Stone Mountain State Park, 14,472 acres of lush woodland concealing bountiful trout streams fed by gorgeous waterfalls and winding creeks, straddles Alleghany and Wilkes counties in North Carolina’s northwest mountains.
Today, the park is located 60 miles northwest of Winston-Salem in Roaring Gap, N.C., providing a serene place for those who wish to enjoy nature’s bounty through hiking, camping, or horseback riding. It’s home to a 600-foot granite dome that possesses a National Natural Landmark designation, and it allows visitors to view the historic Hutchinson Homestead, a restored mid-19th Century farm.
However, soon after World War II ended and during the 1950s those freshwater creeks tucked away in the mountains’ tree-covered valleys and coves camouflaged a moonshine factory. The rugged terrain wasn’t conducive to farming, but the creeks’ pristine water was ideal for making illegal corn liquor and stills were easy to hide in the hills. Thousands of gallons were produced weekly with part of it shipped to Chicago and the remainder moved south to Charlotte.
Rough, dirt roads that wound through the mountains towards the Blue Ridge Parkway were used to transport the moonshine from the stills to the highway. A retired revenuer once told Stone Mountain State Park Superintendent Jeffrey Jones that the treacherous roads often provided an escape route for the bootleggers since federal agents didn’t possess the vehicles needed to negotiate them.
Bill Hilyer, Joe Mikey, and Dick Cooley have discovered nearly 200 still sites while hiking in the park during the last two decades. About a dozen stills of those they found never incurred a revenuer’s wrath in the desolate country.
Many small still sites were discovered along the numerous creeks, while the larger ones sat on a hillside or atop a ridge.

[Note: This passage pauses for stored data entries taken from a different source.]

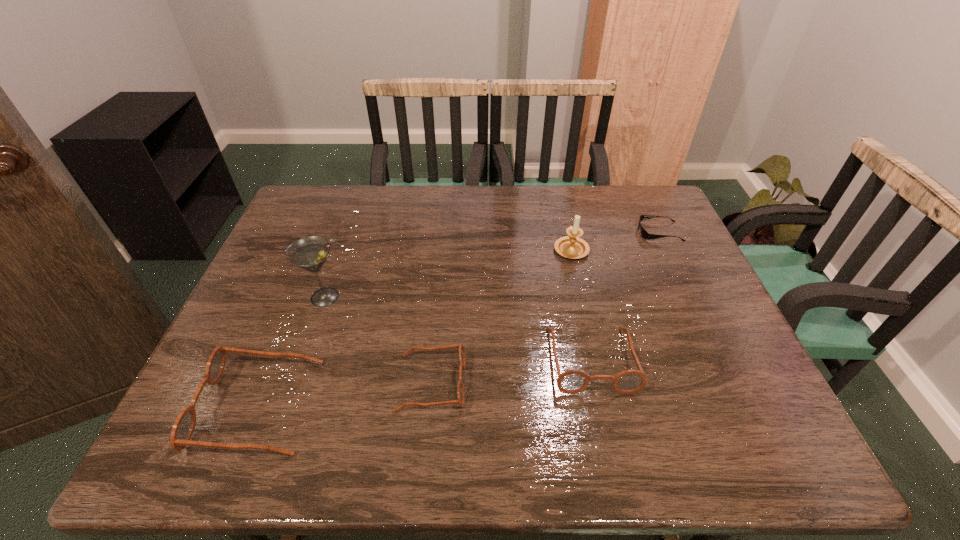 Observe the arrangement of all spectacless in the image. To keep them evenly spaced, where would you place another spectacles on the right? Please locate a free space. Please provide its 2D coordinates. Your answer should be formatted as a tuple, i.e. [(x, y)], where the tuple contains the x and y coordinates of a point satisfying the conditions above.

[(737, 339)] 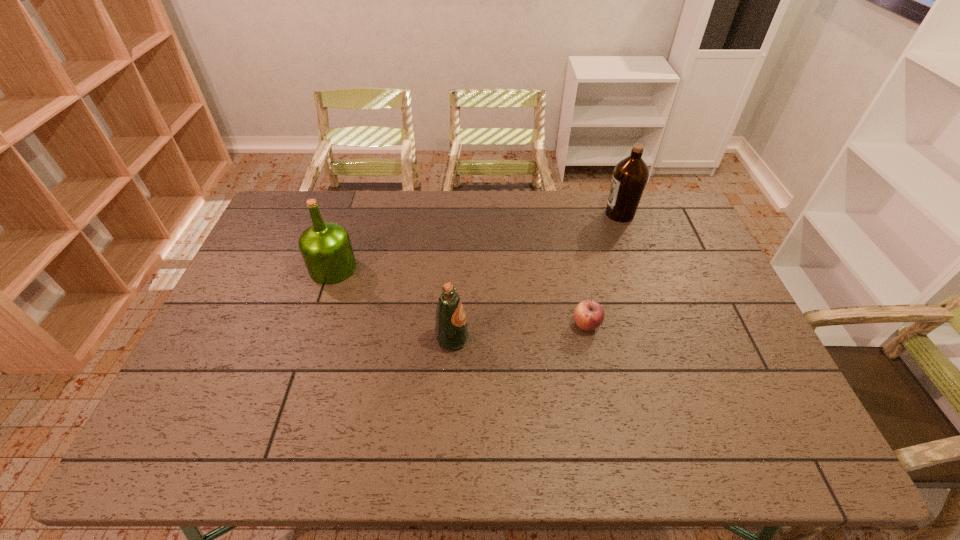 At what (x,y) coordinates should I click in order to perform the action: click on free spot located on the label of the rightmost olive oil. Please return your answer as a coordinate pair (x, y). The image size is (960, 540). Looking at the image, I should click on (563, 214).

You are a GUI agent. You are given a task and a screenshot of the screen. Output one action in this format:
    pyautogui.click(x=<x>, y=<y>)
    Task: Click on the vacant space located on the back of the leftmost olive oil
    This screenshot has height=540, width=960.
    Given the screenshot: What is the action you would take?
    pyautogui.click(x=353, y=205)

You are a GUI agent. You are given a task and a screenshot of the screen. Output one action in this format:
    pyautogui.click(x=<x>, y=<y>)
    Task: Click on the vacant area located on the front-facing side of the second olive oil from right to left
    The width and height of the screenshot is (960, 540).
    Given the screenshot: What is the action you would take?
    pyautogui.click(x=540, y=339)

Where is `free space located on the left of the shortest object`? Image resolution: width=960 pixels, height=540 pixels. free space located on the left of the shortest object is located at coordinates (460, 325).

Locate an element on the screen. The height and width of the screenshot is (540, 960). object present at the far edge is located at coordinates (630, 176).

You are a GUI agent. You are given a task and a screenshot of the screen. Output one action in this format:
    pyautogui.click(x=<x>, y=<y>)
    Task: Click on the free space at the far edge
    This screenshot has width=960, height=540.
    Given the screenshot: What is the action you would take?
    pyautogui.click(x=537, y=219)

In the image, there is a desktop. Where is `vacant area at the near edge`? vacant area at the near edge is located at coordinates (537, 431).

The width and height of the screenshot is (960, 540). In the image, there is a desktop. What are the coordinates of `vacant space at the right edge` in the screenshot? It's located at 735,317.

You are a GUI agent. You are given a task and a screenshot of the screen. Output one action in this format:
    pyautogui.click(x=<x>, y=<y>)
    Task: Click on the vacant space at the far right corner of the desktop
    
    Given the screenshot: What is the action you would take?
    pyautogui.click(x=663, y=199)

Locate an element on the screen. The width and height of the screenshot is (960, 540). vacant region between the shortest object and the leftmost olive oil is located at coordinates (460, 296). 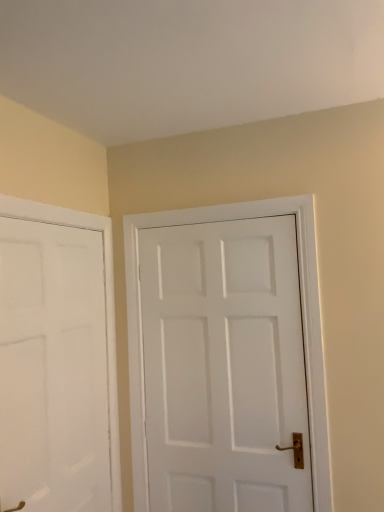 Describe the element at coordinates (53, 368) in the screenshot. I see `white matte door at left, acting as the first door starting from the left` at that location.

This screenshot has height=512, width=384. I want to click on white matte door at left, acting as the first door starting from the left, so click(x=53, y=368).

This screenshot has width=384, height=512. What are the coordinates of `white matte door at center, which is the 1th door in right-to-left order` in the screenshot? It's located at (224, 366).

What do you see at coordinates (224, 366) in the screenshot?
I see `white matte door at center, which ranks as the 2th door in left-to-right order` at bounding box center [224, 366].

In order to face white matte door at center, which is the 1th door in right-to-left order, should I rotate leftwards or rightwards?

Rotate right and turn 3.325 degrees.

Where is `white matte door at left, placed as the 2th door when sorted from right to left`? This screenshot has height=512, width=384. white matte door at left, placed as the 2th door when sorted from right to left is located at coordinates (53, 368).

Is white matte door at left, acting as the first door starting from the left, to the right of white matte door at center, which ranks as the 2th door in left-to-right order, from the viewer's perspective?

No, white matte door at left, acting as the first door starting from the left, is not to the right of white matte door at center, which ranks as the 2th door in left-to-right order.

Is the depth of white matte door at left, acting as the first door starting from the left, greater than that of white matte door at center, which is the 1th door in right-to-left order?

No, it is not.

Which is farther from the camera, (x=76, y=291) or (x=190, y=244)?

The point (x=190, y=244) is farther.

From the image's perspective, is white matte door at left, acting as the first door starting from the left, beneath white matte door at center, which ranks as the 2th door in left-to-right order?

Yes, from the image's perspective, white matte door at left, acting as the first door starting from the left, is beneath white matte door at center, which ranks as the 2th door in left-to-right order.

From a real-world perspective, is white matte door at left, acting as the first door starting from the left, physically located above or below white matte door at center, which ranks as the 2th door in left-to-right order?

From a real-world perspective, white matte door at left, acting as the first door starting from the left, is physically above white matte door at center, which ranks as the 2th door in left-to-right order.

The large ones were equipped with pumps that transported water from a nearby creek to a 1,000-gallon moonshine manufacturing tank.
Perhaps the most intriguing moonshine operation the group has discovered consists of eight 1,000-gallon tanks sitting in a line. About 25 to 30 of the large tanks have been discovered, but most of the stills found in the park were constructed of barrels welded on top of each other. Those barrels could produce only 50 to 60 gallons of mash.
The stills lie abandoned on the hillsides, rusting away, a relic of a bygone era when manufacturing moonshine was the best way to financially support one’s family. One former moonshiner told Hilyer that in the 1950s he would make $6,000 to $8,000 a week running the illegal liquor.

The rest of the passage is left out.